Wer aber hört mich an? Hier meine Unterschrift! Drauf soll mir der Allmächtige erwidern, aufs Schreiben, das als Kläger ich verfaßt!
36 Waarachtig, ik wil ze op mijn schouder nemen Er mij als met een krans mee omhangen;
Ich trüge einen solchen auf der Schulter und wollt' ihn mir als Diadem aufsetzen.
37 Ik zal Hem mijn schreden een voor een tonen, En voor zijn aanschijn treden als een vorst!
Bei jedem meiner Schritte huldigte ich ihm wie einem Fürsten: gleich einem Fürsten träte ich ihm da entgegen.
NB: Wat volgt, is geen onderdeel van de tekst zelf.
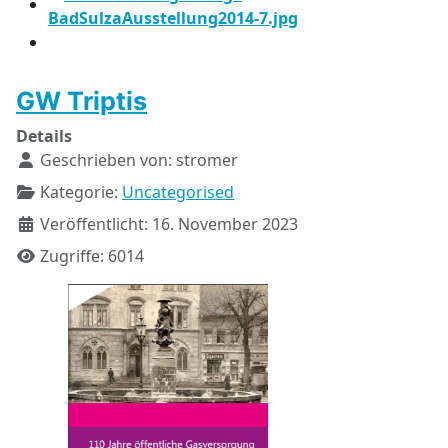
GW Triptis
Details
Geschrieben von:
stromer
Kategorie:
Uncategorised
Veröffentlicht: 16. November 2023
Zugriffe: 6014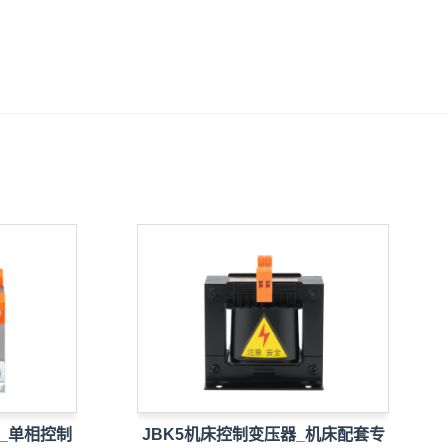
单相控制
JBK5机床控制变压器_机床配套专
单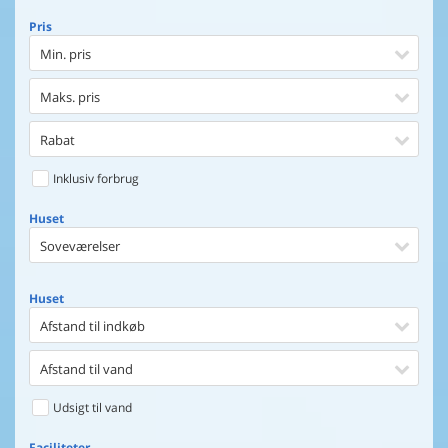
Pris
Min. pris
Maks. pris
Rabat
Inklusiv forbrug
Huset
Soveværelser
Huset
Afstand til indkøb
Afstand til vand
Udsigt til vand
Faciliteter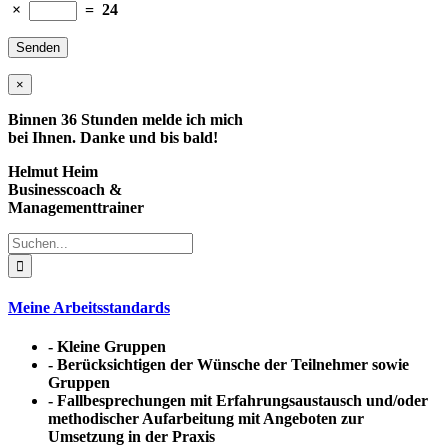
×
=
24
×
Binnen 36 Stunden melde ich mich
bei Ihnen. Danke und bis bald!
Helmut Heim
Businesscoach &
Managementtrainer
Suche
nach:
Meine Arbeitsstandards
-
Kleine Gruppen
-
Berücksichtigen der Wünsche
der Teilnehmer sowie
Gruppen
-
Fallbesprechungen
mit Erfahrungsaustausch und/oder
methodischer Aufarbeitung
mit Angeboten zur
Umsetzung in der Praxis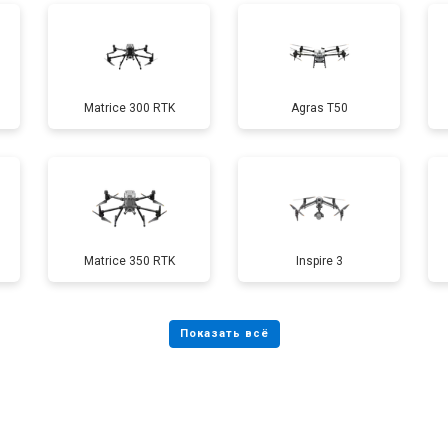
от 70 мин
о
Matrice 300 RTK
Agras T50
от 60 мин
о
от 100 мин
о
Matrice 350 RTK
Inspire 3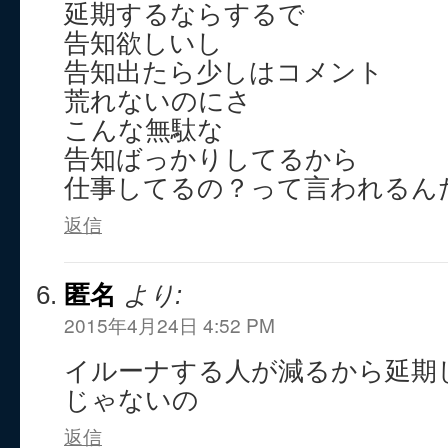
延期するならするで
告知欲しいし
告知出たら少しはコメント
荒れないのにさ
こんな無駄な
告知ばっかりしてるから
仕事してるの？って言われるん
返信
匿名
より:
2015年4月24日 4:52 PM
イルーナする人が減るから延期
じゃないの
返信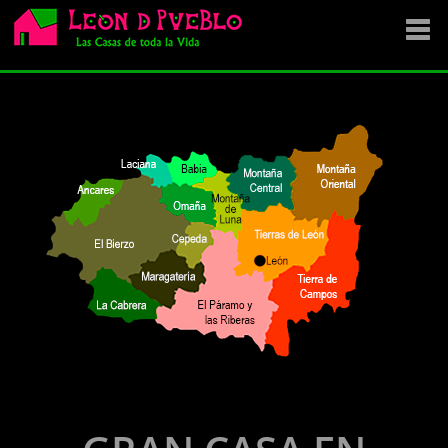
EMPRESA
SE VENDE
OFERTAS
NOVEDADES
VENDEMOS TU CASA
DÓNDE COMPRAR ?
CONTACTA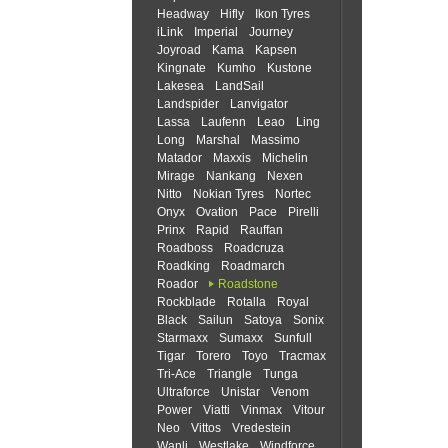
Headway
Hifly
Ikon Tyres
iLink
Imperial
Journey
Joyroad
Kama
Kapsen
Kingnate
Kumho
Kustone
Lakesea
LandSail
Landspider
Lanvigator
Lassa
Laufenn
Leao
Ling
Long
Marshal
Massimo
Matador
Maxxis
Michelin
Mirage
Nankang
Nexen
Nitto
Nokian Tyres
Nortec
Onyx
Ovation
Pace
Pirelli
Prinx
Rapid
Rauffan
Roadboss
Roadcruza
Roadking
Roadmarch
Roador
Roadstone
Rockblade
Rotalla
Royal
Black
Sailun
Satoya
Sonix
Starmaxx
Sumaxx
Sunfull
Tigar
Torero
Toyo
Tracmax
Tri-Ace
Triangle
Tunga
Ultraforce
Unistar
Venom
Power
Viatti
Vinmax
Vitour
Neo
Vittos
Vredestein
Wanli
Westlake
Windforce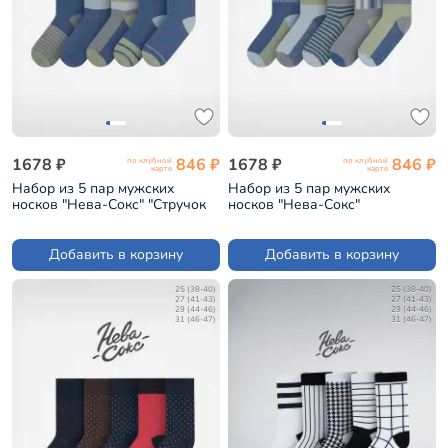
1678 ₽
846 ₽
1678 ₽
846 ₽
по клубной
по клубной
карте
карте
Набор из 5 пар мужских
Набор из 5 пар мужских
носков "Нева-Сокс" "Стручок
носков "Нева-Сокс"
гороха" (НС-5-НМ54)
"Полосатый крыжовник"
(НС-5-НМ54)
Добавить в корзину
Добавить в корзину
25 (38-40)
25 (38-40)
27 (41-43)
27 (41-43)
29 (44-46)
29 (44-46)
31 (46-47)
31 (46-47)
38 Indien mijn akker tegen mij klaagde Zijn voren gezamenlijk weenden;
Wenn über mich mein Acker schrie und alle seine Furchen weinten
39 Indien ik zijn vrucht heb genoten, zonder te betalen, En zijn bezitter liet zuchten:
und ich verzehrte seine Ernte, ohne zu bezahlen, und ließe die, die ihn bebauten, stöhnen,
40 Dan mogen doornen opschieten inplaats van tarwe, En stinkend onkruid inplaats van gerst! Hier eindigen de woorden van Job.
dann sollen Disteln statt des Weizens und statt der Gerste Unkraut sprossen!" - Hier enden Jobs Reden.